JEFFREY BROWN: And, in Egypt, it was day five of the second uprising, and tens of thousands of protesters filled Cairo's main square again, one day after the nation's military leaders agreed to speed up the transition to civilian rule.
We have a report from Jonathan Rugman of Independent Television News.
JONATHAN RUGMAN: In the streets leading up to Tahrir Square, it was as if the army's pledge to step down from power had never happened. A tear gas canister landed amid the crowd, but as has happened so often today, a protester picked it up and threw it back.
Most of those involved looked like teenagers. Some seemed just out for a fight. Others had seen their friends gassed or shot and they were seeking revenge, and all day, every few minutes, the blare of ambulances ferrying the injured. Protesters advanced across the barricades towards the Interior Ministry and the police, until late this afternoon, when the army moved in -- peace at last, after five days of fighting, as word emerged of a ceasefire.
MAN: This is the time of ceasefire. Alhamdulillah. By our reconciliation. Alhamdulillah.
JONATHAN RUGMAN: This religious academic told us he had helped broker it and that a cleaning-up operation was under way.
MAN: Now they are cleaning the square. Come in.
JONATHAN RUGMAN: Some waved their gas canisters like captured trophies. Others said any peace with Egypt's supreme military commanders, known as SCAF, could never last until they were driven from power.

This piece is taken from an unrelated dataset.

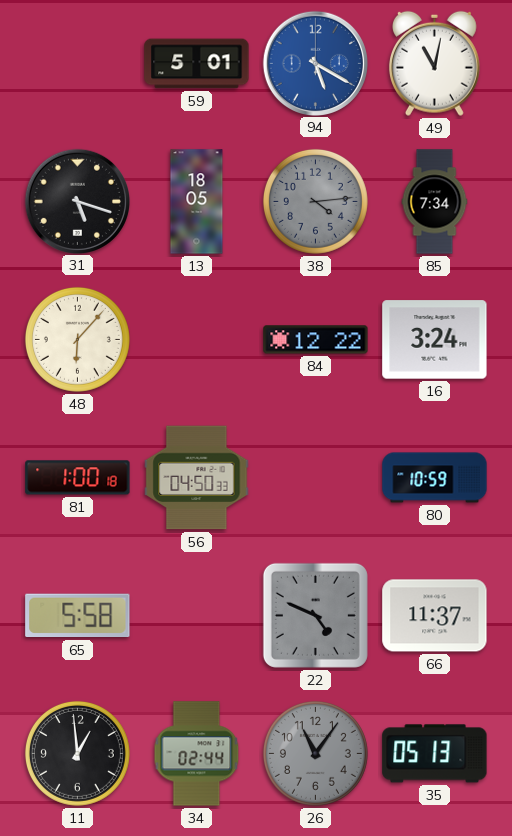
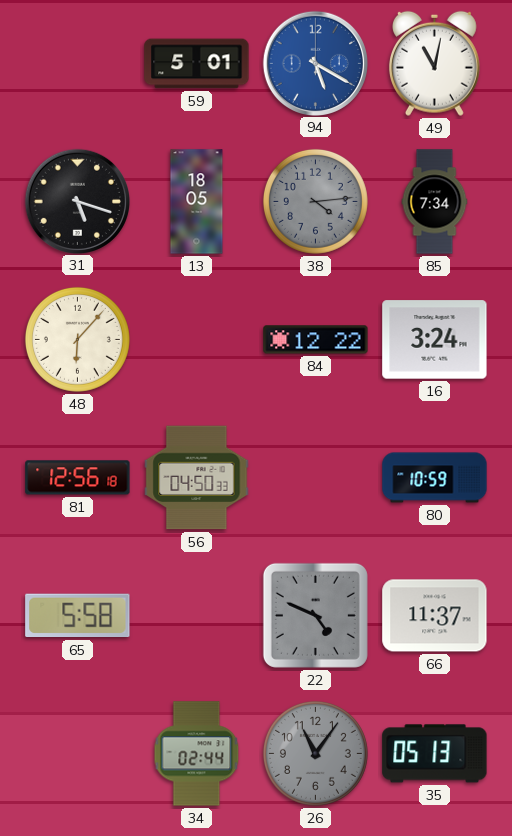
81: 1:00 -> 12:56
11: 12:59 -> none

MAN: What you see of the cleaning of the street, this is just a preparing of the next battle. The war between us and in SCAF does not end and it is not finished, and until the SCAF, all the SCAF go away.

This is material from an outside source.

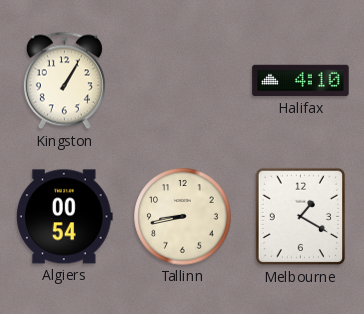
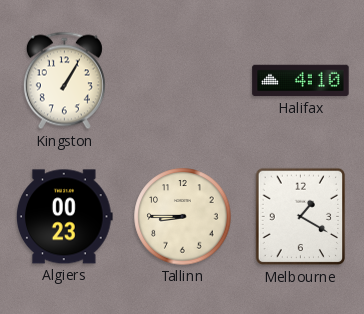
Algiers: 00:54 -> 00:23
Tallinn: 8:43 -> 8:45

JONATHAN RUGMAN: The shooting and tear gassing from the end of this street has now stopped. The army has moved in, in front of the police lines. Local committees have been set up pushing the people back towards Tahrir Square and away from the police.
And the only way the army can draw a line under this crisis is making sure that the violence does not break out again. But now it has. Just after dusk, it started, bullets and heavy tear gas, the gas spilling into Tahrir Square, where thousands have been running for cover. Egypt's political crisis apparently is unresolved as it was when the day began.
At Cairo's main morgue this morning, we saw two corpses arriving within 10 minutes of each other. The ambulance drivers told us both two men had been shot and killed. "The people who fired at us were wearing riot police uniforms," said a protester who claims he saw his friend killed. "We need his parents to identify the body," he said.
Then a coffin emerged. Inside was a 25-year-old man. One of the city coroners told us he was one of the 21 shot dead since Sunday and that gunfire had been the biggest cause of death. The dead man's relatives gave us their mobile phone video, clearly showing the bullet wounds.
"I don't know who to blame," said his uncle.
Both the army and the Interior Ministry say it wasn't them, but the killing continues. And the more coffins, the more likely it is that Egypt's cycle of violence carries on and even more faith in Egypt's military rulers ebbs away.